A growing number of religious radio stations air daily or weekly programs usually geared to younger audiences, such as Focus on the Family's Adventures in Odyssey (1,700+ syndicated stations), or Pacific Garden Mission's Unshackled! (1,800 syndicated stations – a long-running radio drama), which is geared to adults. The networks sometime sell transcripts of their shows on cassette tapes or CDs or make the shows available for listening or downloading over the Internet. Transcription recordings of many pre-television shows have been preserved. They are collected, re-recorded onto audio CDs and/or MP3 files and traded by hobbyists today as old-time radio programmes. Meanwhile, veterans such as the late Yuri Rasovsky (The National Radio Theater of Chicago) and Thomas Lopez (ZBS Foundation) have gained new listeners on cassettes, CDs and downloads. In the mid-1980s, the nonprofit L.A. Theatre Works launched its radio series recorded before live audiences. Productions have been broadcast via public radio, while also being marketed on compact discs and via download. Carl Amari's nationally syndicated radio series Hollywood 360 features four old-time radio shows during his four-hour weekly broadcasts. Amari also broadcasts old-time radio shows on The WGN Radio Theatre heard every Saturday night beginning at 22:00 on 720-WGN in Chicago.

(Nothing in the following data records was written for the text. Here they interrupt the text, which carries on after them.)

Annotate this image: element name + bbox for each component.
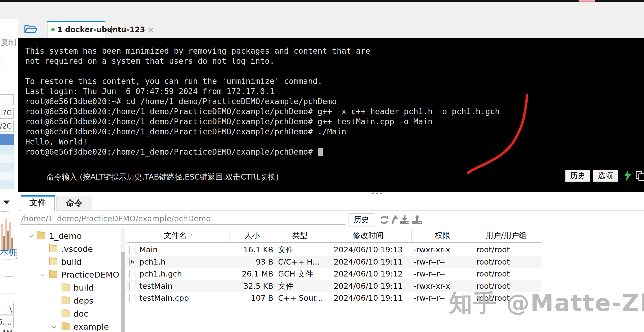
file-permissions: -rw-r--r-- xyxy=(413,268,445,280)
sidebar-session-list[interactable] xyxy=(0,145,14,189)
file-type: C++ Sour... xyxy=(278,292,325,304)
path-history-button[interactable]: 历史 xyxy=(349,213,374,226)
column-header[interactable]: 类型 xyxy=(275,228,325,242)
sidebar-size-box[interactable]: 6.... xyxy=(0,316,14,328)
terminal-line: root@6e56f3dbe020:~# cd /home/1_demo/Pra… xyxy=(25,96,500,107)
tree-item-1_demo[interactable]: 1_demo xyxy=(18,229,121,242)
histogram-bar xyxy=(9,222,11,250)
connection-status-dot xyxy=(51,28,55,31)
terminal-history-button[interactable]: 历史 xyxy=(565,170,590,182)
terminal-line: To restore this content, you can run the… xyxy=(25,76,500,86)
upload-icon[interactable] xyxy=(412,215,422,225)
usage-histogram xyxy=(0,211,14,251)
file-tabs-baseline xyxy=(18,210,644,211)
file-permissions: -rwxr-xr-x xyxy=(413,280,450,292)
terminal-line: root@6e56f3dbe020:/home/1_demo/PracticeD… xyxy=(25,127,500,137)
file-mtime: 2024/06/10 19:12 xyxy=(325,268,411,280)
chevron-down-icon[interactable] xyxy=(52,325,56,329)
terminal-options-button[interactable]: 选项 xyxy=(593,170,618,182)
chevron-down-icon[interactable] xyxy=(40,273,45,277)
table-row-testMain.cpp[interactable]: ++testMain.cpp107 BC++ Sour...2024/06/10… xyxy=(127,292,541,304)
copy-button[interactable]: 复制 xyxy=(1,37,16,48)
splitter-handle-icon[interactable] xyxy=(372,191,385,194)
title-bar xyxy=(0,0,644,2)
folder-icon xyxy=(62,284,70,291)
table-row-pch1.h[interactable]: h++pch1.h93 BC/C++ H...2024/06/10 19:11-… xyxy=(127,256,541,268)
tree-item-deps[interactable]: deps xyxy=(18,294,121,307)
sidebar-path-box[interactable]: \ xyxy=(0,303,14,315)
file-owner: root/root xyxy=(476,280,510,292)
column-header[interactable]: 权限 xyxy=(411,228,474,242)
header-divider xyxy=(539,229,539,242)
files-tab-accent xyxy=(21,195,55,197)
file-tree: 1_demo.vscodebuildPracticeDEMObuilddepsd… xyxy=(18,228,121,332)
tree-item-doc[interactable]: doc xyxy=(18,307,121,320)
tree-item-build[interactable]: build xyxy=(18,281,121,294)
tab-commands[interactable]: 命令 xyxy=(57,196,92,210)
tab-close-icon[interactable]: × xyxy=(148,25,154,34)
table-row-testMain[interactable]: testMain32.5 KB文件2024/06/10 19:11-rwxr-x… xyxy=(127,280,541,292)
sidebar-separator xyxy=(0,276,14,277)
terminal-line: root@6e56f3dbe020:/home/1_demo/PracticeD… xyxy=(25,117,500,127)
tree-item-build[interactable]: build xyxy=(18,256,121,268)
table-row-pch1.h.gch[interactable]: pch1.h.gch26.1 MBGCH 文件2024/06/10 19:12-… xyxy=(127,268,541,280)
terminal-line: This system has been minimized by removi… xyxy=(25,46,500,56)
file-icon xyxy=(129,270,136,278)
local-host-tab[interactable]: 本机 xyxy=(0,247,16,258)
new-tab-button[interactable]: + xyxy=(107,24,116,34)
sidebar-dropdown-caret[interactable] xyxy=(3,201,10,205)
memory-usage-box[interactable]: .7G xyxy=(0,108,14,119)
file-permissions: -rwxr-xr-x xyxy=(413,244,450,256)
file-owner: root/root xyxy=(476,268,510,280)
column-header[interactable]: 用户/用户组 xyxy=(474,228,539,242)
terminal-line: root@6e56f3dbe020:/home/1_demo/PracticeD… xyxy=(25,107,500,117)
tree-item-.vscode[interactable]: .vscode xyxy=(18,242,121,255)
file-size: 93 B xyxy=(227,256,273,268)
sort-caret-icon: ^ xyxy=(188,233,193,239)
tab-docker-ubuntu[interactable]: 1 docker-ubuntu-123 × xyxy=(47,21,105,38)
file-type: 文件 xyxy=(278,280,325,292)
file-name: pch1.h.gch xyxy=(139,268,182,280)
panel-splitter[interactable] xyxy=(18,192,644,194)
column-header[interactable]: 大小 xyxy=(230,228,275,242)
chevron-down-icon[interactable] xyxy=(29,234,33,238)
column-header[interactable]: 文件名^ xyxy=(127,228,230,242)
file-owner: root/root xyxy=(476,292,510,304)
open-folder-icon[interactable] xyxy=(24,23,38,35)
sidebar-selected-row[interactable] xyxy=(0,134,14,145)
current-path-field[interactable]: /home/1_demo/PracticeDEMO/example/pchDem… xyxy=(21,214,211,223)
terminal-line: Last login: Thu Jun 6 07:47:59 2024 from… xyxy=(25,86,500,96)
terminal-screen[interactable]: This system has been minimized by removi… xyxy=(18,38,644,192)
window-chrome-strip xyxy=(0,2,644,19)
folder-icon xyxy=(49,258,57,265)
refresh-icon[interactable] xyxy=(379,215,390,225)
column-header[interactable]: 修改时间 xyxy=(325,228,411,242)
tree-item-PracticeDEMO[interactable]: PracticeDEMO xyxy=(18,268,121,281)
download-icon[interactable] xyxy=(399,215,410,225)
sidebar-small-box[interactable] xyxy=(0,57,5,66)
histogram-bar xyxy=(1,224,3,250)
histogram-bar xyxy=(5,219,7,250)
terminal-input-hint: 命令输入 (按ALT键提示历史,TAB键路径,ESC键返回,双击CTRL切换) xyxy=(46,172,279,182)
file-type: GCH 文件 xyxy=(278,268,325,280)
table-row-Main[interactable]: Main16.1 KB文件2024/06/10 19:13-rwxr-xr-xr… xyxy=(127,244,541,256)
tree-item-example[interactable]: example xyxy=(18,320,121,332)
folder-icon xyxy=(62,323,70,330)
folder-icon xyxy=(49,245,57,252)
tree-scrollbar-thumb[interactable] xyxy=(121,252,125,332)
disk-usage-box[interactable]: /2G xyxy=(0,121,14,132)
path-underline xyxy=(20,224,345,225)
copy-icon[interactable] xyxy=(636,171,644,181)
file-size: 107 B xyxy=(227,292,273,304)
tree-item-label: deps xyxy=(74,294,93,307)
tab-files[interactable]: 文件 xyxy=(21,195,55,211)
folder-icon xyxy=(62,297,70,304)
sidebar-top-spacer xyxy=(0,19,18,38)
tree-item-label: .vscode xyxy=(61,242,93,255)
file-name: testMain xyxy=(139,280,172,292)
lightning-icon[interactable] xyxy=(624,170,631,182)
parent-directory-icon[interactable] xyxy=(390,215,400,225)
drag-handle-dots[interactable] xyxy=(15,249,18,260)
sidebar-empty-box[interactable] xyxy=(0,94,14,105)
file-owner: root/root xyxy=(476,244,510,256)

In addition to traditional radio broadcasters, modern radio drama (also known as audio theatre, or audio drama), has experienced a revival, with a growing number of independent producers who are able to build an audience through Internet distribution. While there are few academic programs in the United States that offer training in radio drama production, organisations such as the National Audio Theatre Festival teach the craft to new producers.

The digital age has also resulted in recording styles that differ from the studio recordings of radio drama's Golden Age. Not from Space (2003) on XM Satellite Radio was the first national radio play recorded exclusively through the Internet in which the voice actors were all in separate locations. Other producers use portable recording equipment to record actors on location rather than in studios.

Podcasts are a growing distribution format for independent radio drama producers. Podcasts provides an alternative to mainstream television and radio which does not necessarily require a pitching process to be made and distributed (as these aspects of production can be learned by the creator) and which have no restrictions regarding programme length or content.

== Radio drama around the world ==

===Australia===
In Australia, as in most other developed countries, from the early years of the medium almost every radio network and station featured drama, serials, and soap operas as staples of their programming; during the so-called "Golden Years" of radio these were hugely popular. Many Australian serials and "soapies" were copies of American originals (e.g., the popular soap Portia Faces Life or the adventure series Superman, which featured future Australian TV star Leonard Teale in the title role), although these were typically locally produced and performed live to air, since the technology of the time did not permit high-quality pre-recording or duplication of programmes for import or export.

In this period radio drama, serials and soap operas provided a fertile training ground and a steady source of employment for many actors, and this was particularly important because at this time the Australian theatre scene was in its infancy and opportunities were very limited. Many who trained in this medium (such as Peter Finch) subsequently became prominent both in Australia and overseas.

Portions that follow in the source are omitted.